You can do this in Spring 3 using EL support. Example:

@Value("#{systemProperties.databaseName}") public void setDatabaseName(String dbName) { ... }  @Value("#{strategyBean.databaseKeyGenerator}") public void setKeyGenerator(KeyGenerator kg) { ... } 

systemProperties is an implicit object and strategyBean is a bean name.

One more example, which works when you want to grab a property from a Properties object.

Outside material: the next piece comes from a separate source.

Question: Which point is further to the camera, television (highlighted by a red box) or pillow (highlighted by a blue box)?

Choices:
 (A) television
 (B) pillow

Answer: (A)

It also shows that you can apply @Value to fields:

@Value("#{myProperties['github.oauth.clientId']}") private String githubOauthClientId; 

Here is a blog post I wrote about this for a little more info.

vote vote

88

Personally I love this new way in Spring 3.0 from the docs:

private @Value("${propertyName}") String propertyField; 

No getters or setters!

With the properties being loaded via the config:

<bean class="org.springframework.beans.factory.config.PropertyPlaceholderConfigurer"       p:location="classpath:propertyFile.properties" name="propertiesBean"/> 

To further my glee I can even control click on the EL expression in IntelliJ and it brings me to the property definition!

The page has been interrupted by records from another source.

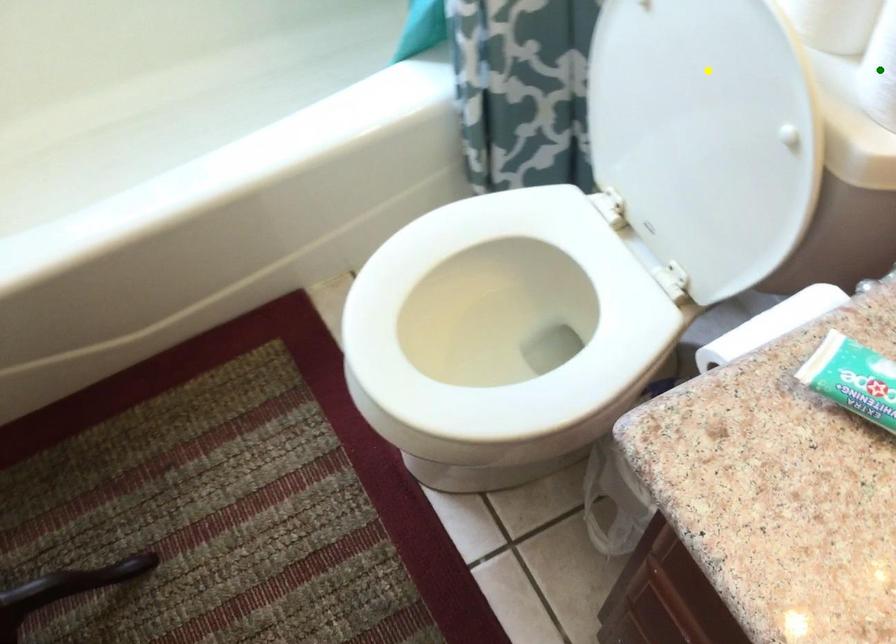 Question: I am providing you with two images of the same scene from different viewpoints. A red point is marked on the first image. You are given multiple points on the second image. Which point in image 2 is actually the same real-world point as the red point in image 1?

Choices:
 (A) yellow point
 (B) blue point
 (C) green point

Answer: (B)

There's also the totally non xml version:

@PropertySource("classpath:propertyFile.properties") public class AppConfig {      @Bean     public static PropertySourcesPlaceholderConfigurer propertySourcesPlaceholderConfigurer() {         return new PropertySourcesPlaceholderConfigurer();     } 
vote vote

72

There is a new annotation @Value in Spring 3.0.0M3. @Value support not only #{...} expressions but ${...} placeholders as well

vote vote

61

<context:property-placeholder ... /> is the XML equivalent to the PropertyPlaceholderConfigurer.

Example: applicationContext.xml

<context:property-placeholder location="classpath:test.properties"/>   

Component class

 private @Value("${propertyName}") String propertyField; 
vote vote

55

Another alternative is to add the appProperties bean shown below:

<bean id="propertyConfigurer"      class="org.springframework.beans.factory.config.PropertyPlaceholderConfigurer">         <property name="location" value="/WEB-INF/app.properties" /> </bean>    <bean id="appProperties"            class="org.springframework.beans.factory.config.PropertiesFactoryBean">         <property name="singleton" value="true"/>          <property name="properties">                 <props>                         <prop key="results.max">${results.max}</prop>                 </props>         </property> </bean> 

When retrieved, this bean can be cast to a java.util.Properties which will contain a property named results.max whose value is read from app.properties. Again, this bean can be dependency injected (as an instance of java.util.Properties) into any class via the @Resource annotation.

Personally, I prefer this solution (to the other I proposed), as you can limit exactly which properties are exposed by appProperties, and don't need to read app.properties twice.